* Supplied material:
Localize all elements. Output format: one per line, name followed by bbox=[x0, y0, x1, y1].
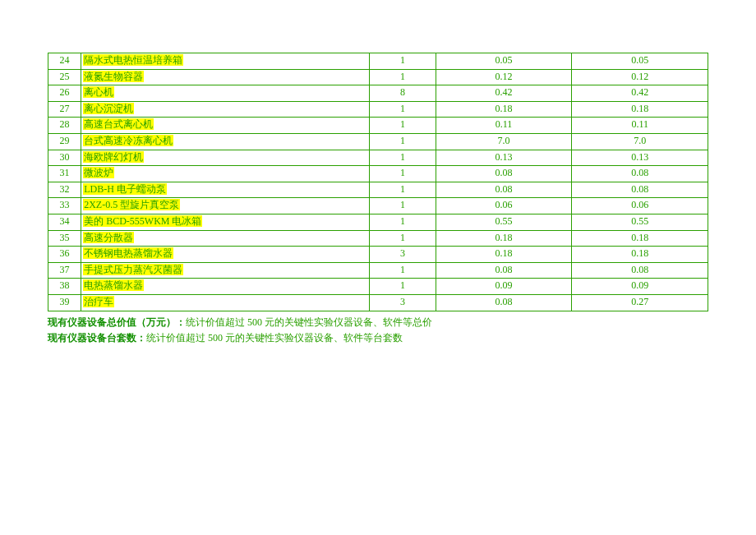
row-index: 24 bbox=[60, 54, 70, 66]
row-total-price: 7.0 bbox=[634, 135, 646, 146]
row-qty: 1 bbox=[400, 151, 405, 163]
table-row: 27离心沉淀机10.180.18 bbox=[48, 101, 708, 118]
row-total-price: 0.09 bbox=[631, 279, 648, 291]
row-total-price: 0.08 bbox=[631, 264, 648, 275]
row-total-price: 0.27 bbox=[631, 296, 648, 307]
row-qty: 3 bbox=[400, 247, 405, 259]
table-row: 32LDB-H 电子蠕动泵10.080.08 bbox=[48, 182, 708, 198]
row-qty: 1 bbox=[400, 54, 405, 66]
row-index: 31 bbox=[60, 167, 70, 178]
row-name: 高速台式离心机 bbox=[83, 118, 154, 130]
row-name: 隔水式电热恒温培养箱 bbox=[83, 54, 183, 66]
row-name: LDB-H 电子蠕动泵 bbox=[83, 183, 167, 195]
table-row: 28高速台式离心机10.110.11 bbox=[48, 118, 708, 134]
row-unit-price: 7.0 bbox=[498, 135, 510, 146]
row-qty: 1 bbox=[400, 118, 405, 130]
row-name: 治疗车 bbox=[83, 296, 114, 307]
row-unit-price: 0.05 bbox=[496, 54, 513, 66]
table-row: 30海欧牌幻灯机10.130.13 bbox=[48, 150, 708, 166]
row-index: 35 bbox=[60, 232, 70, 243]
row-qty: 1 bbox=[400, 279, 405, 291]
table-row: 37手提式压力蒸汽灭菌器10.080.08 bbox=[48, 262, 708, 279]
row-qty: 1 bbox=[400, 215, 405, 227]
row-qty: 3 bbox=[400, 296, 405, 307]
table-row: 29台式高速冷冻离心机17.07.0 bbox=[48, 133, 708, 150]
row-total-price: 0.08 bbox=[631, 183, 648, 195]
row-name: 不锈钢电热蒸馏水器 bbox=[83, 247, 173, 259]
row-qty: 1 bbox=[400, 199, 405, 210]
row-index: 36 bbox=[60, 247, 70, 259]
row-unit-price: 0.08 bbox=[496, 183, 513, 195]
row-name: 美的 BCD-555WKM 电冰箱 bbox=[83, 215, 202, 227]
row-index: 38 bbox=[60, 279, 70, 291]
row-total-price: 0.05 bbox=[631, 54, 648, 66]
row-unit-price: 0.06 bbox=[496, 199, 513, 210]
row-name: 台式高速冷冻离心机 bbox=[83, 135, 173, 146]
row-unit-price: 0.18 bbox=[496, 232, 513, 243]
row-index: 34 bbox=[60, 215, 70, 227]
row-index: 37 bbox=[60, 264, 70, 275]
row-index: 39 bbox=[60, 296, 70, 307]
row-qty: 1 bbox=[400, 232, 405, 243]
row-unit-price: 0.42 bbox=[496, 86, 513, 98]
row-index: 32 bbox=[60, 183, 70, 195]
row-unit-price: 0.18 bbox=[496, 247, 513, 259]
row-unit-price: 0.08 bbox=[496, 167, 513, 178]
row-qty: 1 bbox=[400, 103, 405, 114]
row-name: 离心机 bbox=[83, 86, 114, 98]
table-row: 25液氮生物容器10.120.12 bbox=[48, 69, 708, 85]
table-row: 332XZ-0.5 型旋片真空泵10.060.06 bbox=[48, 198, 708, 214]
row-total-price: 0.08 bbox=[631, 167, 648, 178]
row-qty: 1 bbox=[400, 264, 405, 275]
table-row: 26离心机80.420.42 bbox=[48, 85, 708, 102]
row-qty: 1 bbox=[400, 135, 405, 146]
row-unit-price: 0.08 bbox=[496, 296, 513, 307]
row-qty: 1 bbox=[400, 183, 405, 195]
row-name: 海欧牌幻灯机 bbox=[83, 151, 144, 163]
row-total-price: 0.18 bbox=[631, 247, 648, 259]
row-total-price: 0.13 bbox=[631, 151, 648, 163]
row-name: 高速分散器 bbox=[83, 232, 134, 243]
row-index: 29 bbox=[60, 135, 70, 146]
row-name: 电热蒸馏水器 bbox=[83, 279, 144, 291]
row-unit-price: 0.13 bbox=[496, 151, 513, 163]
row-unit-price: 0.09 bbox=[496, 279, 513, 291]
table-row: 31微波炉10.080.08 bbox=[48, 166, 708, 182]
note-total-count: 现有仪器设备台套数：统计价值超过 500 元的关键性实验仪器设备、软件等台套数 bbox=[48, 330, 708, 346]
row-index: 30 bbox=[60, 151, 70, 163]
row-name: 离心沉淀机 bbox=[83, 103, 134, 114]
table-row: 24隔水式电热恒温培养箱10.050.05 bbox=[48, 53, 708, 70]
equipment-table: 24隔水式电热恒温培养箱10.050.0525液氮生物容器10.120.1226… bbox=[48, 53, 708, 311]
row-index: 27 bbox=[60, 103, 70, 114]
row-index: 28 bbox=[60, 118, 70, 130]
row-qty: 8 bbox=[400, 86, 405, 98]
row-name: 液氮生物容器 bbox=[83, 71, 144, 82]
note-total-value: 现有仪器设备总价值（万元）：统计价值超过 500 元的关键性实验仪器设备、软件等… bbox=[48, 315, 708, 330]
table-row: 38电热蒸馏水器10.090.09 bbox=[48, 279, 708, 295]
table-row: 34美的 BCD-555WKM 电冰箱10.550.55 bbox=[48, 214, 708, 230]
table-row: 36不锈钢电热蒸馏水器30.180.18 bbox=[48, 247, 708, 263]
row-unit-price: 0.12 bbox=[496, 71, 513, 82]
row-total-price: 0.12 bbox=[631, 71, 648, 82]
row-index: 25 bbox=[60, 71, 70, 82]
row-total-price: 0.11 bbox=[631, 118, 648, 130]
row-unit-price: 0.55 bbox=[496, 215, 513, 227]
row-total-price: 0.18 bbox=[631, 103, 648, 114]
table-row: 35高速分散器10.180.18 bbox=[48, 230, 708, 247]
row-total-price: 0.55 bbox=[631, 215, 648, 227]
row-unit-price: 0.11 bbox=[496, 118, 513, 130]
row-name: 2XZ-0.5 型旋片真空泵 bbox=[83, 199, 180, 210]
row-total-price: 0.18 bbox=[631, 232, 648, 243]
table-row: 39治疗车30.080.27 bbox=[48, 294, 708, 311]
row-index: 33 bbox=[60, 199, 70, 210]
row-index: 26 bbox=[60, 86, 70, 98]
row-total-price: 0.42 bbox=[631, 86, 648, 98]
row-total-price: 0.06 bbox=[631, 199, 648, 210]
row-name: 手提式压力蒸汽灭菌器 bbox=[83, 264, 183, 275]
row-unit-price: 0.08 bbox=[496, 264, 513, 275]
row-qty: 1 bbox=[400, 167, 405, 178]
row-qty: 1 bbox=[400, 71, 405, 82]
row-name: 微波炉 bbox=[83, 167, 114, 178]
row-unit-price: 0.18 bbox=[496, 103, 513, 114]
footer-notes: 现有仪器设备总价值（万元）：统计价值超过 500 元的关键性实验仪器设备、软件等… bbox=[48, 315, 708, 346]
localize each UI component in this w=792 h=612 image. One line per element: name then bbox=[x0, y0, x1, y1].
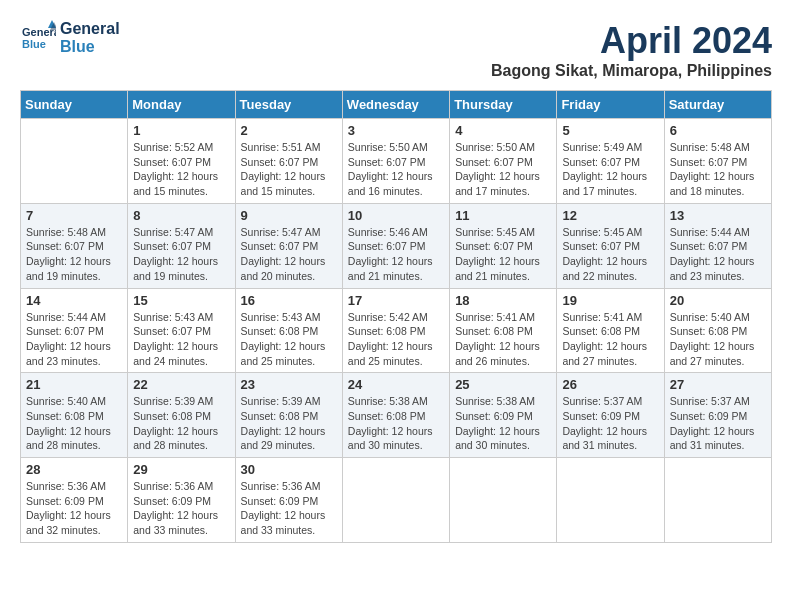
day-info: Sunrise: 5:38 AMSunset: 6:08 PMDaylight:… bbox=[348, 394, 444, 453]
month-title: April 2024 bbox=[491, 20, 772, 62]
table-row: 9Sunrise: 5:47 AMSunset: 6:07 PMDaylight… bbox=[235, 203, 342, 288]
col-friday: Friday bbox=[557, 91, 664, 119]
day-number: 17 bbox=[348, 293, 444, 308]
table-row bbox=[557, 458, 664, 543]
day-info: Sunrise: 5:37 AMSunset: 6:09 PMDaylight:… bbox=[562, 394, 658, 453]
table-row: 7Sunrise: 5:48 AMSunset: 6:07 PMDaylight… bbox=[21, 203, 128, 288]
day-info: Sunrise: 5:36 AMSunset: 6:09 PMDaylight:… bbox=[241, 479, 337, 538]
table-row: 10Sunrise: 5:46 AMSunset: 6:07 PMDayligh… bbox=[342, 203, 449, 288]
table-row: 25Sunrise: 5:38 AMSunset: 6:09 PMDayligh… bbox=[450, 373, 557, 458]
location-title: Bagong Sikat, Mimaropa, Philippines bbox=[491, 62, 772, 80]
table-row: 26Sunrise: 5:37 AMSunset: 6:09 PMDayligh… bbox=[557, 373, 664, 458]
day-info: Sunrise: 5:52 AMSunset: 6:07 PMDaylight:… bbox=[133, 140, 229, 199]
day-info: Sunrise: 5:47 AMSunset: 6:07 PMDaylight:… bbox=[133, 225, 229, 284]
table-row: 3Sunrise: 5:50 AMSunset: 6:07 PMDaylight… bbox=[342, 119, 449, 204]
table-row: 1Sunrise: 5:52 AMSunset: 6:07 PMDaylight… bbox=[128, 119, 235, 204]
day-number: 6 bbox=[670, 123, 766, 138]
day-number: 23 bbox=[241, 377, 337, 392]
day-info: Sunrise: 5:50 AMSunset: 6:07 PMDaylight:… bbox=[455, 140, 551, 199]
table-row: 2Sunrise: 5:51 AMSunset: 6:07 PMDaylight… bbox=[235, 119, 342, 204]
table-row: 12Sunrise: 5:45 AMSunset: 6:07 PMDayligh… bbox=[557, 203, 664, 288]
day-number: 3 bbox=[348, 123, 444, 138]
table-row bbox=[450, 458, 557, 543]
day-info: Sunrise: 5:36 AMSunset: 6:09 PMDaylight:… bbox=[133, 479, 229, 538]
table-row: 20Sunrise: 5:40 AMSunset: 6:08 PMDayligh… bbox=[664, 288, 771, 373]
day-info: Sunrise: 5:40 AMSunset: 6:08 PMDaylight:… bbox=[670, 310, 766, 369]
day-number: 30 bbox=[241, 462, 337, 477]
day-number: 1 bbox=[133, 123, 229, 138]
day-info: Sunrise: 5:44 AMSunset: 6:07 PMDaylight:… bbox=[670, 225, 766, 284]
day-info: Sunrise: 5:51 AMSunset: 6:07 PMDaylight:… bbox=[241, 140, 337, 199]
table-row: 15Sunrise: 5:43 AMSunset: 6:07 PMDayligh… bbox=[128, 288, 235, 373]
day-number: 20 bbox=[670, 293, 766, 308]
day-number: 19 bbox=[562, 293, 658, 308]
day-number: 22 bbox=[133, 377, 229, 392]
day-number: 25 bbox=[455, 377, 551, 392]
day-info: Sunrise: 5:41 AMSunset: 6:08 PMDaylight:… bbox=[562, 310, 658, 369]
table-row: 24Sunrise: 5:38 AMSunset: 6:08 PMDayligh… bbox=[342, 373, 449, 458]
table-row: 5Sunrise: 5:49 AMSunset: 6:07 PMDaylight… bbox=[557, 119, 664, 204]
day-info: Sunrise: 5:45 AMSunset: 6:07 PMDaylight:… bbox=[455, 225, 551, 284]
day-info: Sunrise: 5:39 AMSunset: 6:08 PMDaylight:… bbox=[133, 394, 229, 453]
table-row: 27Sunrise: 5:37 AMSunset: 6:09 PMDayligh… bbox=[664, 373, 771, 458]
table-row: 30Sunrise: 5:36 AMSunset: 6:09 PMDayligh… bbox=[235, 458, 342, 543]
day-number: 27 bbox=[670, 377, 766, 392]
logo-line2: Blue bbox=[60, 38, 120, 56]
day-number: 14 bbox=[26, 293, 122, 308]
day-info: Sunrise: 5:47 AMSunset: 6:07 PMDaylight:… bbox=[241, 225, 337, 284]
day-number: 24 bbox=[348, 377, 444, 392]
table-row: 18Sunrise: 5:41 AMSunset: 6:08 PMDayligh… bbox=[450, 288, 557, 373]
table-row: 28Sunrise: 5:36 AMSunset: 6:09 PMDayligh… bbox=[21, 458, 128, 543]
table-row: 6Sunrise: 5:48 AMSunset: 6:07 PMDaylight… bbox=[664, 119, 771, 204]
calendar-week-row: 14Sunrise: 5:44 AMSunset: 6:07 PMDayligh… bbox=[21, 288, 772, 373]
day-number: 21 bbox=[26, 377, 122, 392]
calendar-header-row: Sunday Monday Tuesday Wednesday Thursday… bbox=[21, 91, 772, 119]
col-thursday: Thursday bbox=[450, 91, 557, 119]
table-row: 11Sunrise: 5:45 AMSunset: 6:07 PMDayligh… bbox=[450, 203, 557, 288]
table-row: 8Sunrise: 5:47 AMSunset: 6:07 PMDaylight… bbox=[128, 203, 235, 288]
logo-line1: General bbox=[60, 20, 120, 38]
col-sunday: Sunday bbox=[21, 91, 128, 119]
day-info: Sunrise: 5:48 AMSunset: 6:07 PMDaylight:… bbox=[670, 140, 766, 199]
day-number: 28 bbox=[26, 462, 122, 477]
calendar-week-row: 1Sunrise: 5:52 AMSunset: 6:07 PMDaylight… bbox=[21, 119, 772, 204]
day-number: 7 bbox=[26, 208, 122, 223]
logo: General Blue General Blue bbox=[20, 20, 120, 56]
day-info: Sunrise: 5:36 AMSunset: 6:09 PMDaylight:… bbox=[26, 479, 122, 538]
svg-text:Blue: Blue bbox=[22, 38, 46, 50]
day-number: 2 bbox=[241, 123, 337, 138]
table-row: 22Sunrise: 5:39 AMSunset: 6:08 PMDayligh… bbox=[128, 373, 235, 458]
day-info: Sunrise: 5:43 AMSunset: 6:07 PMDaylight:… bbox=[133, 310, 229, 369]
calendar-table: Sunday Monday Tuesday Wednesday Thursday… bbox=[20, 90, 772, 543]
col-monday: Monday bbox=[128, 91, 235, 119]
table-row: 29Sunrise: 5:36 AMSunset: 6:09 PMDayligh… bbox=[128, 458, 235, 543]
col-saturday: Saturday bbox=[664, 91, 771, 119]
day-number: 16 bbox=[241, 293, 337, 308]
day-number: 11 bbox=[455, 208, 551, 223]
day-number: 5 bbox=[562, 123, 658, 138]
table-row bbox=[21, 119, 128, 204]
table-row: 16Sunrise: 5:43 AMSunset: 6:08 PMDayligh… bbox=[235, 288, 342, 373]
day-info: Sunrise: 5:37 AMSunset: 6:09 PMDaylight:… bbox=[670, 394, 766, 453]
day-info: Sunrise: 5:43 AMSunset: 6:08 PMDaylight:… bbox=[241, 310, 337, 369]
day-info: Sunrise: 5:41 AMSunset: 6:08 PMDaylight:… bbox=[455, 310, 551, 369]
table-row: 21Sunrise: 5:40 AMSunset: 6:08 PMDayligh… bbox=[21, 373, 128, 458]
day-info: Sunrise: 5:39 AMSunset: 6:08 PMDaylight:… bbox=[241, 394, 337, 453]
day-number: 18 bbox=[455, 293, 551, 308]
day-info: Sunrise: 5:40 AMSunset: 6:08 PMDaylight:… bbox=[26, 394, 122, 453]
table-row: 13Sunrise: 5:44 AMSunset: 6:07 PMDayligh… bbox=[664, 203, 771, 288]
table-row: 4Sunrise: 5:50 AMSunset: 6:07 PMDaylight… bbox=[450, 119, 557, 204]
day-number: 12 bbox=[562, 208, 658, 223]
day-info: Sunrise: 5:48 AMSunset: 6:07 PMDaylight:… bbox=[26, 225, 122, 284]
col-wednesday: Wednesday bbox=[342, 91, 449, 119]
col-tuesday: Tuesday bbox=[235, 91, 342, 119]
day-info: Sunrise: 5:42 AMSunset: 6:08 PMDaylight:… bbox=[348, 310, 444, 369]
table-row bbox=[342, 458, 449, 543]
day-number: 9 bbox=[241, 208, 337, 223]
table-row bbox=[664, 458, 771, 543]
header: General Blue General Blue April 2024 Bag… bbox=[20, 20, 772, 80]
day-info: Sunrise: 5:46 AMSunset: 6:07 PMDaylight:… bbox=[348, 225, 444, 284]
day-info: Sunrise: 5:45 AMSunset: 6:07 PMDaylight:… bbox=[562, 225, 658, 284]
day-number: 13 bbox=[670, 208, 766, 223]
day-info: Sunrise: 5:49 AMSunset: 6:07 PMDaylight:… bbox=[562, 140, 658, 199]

* Exercise directions: Copy all lines of the material above where the string "title" occurs.

* Exercise solution:
month-title: April 2024 bbox=[491, 20, 772, 62]
location-title: Bagong Sikat, Mimaropa, Philippines bbox=[491, 62, 772, 80]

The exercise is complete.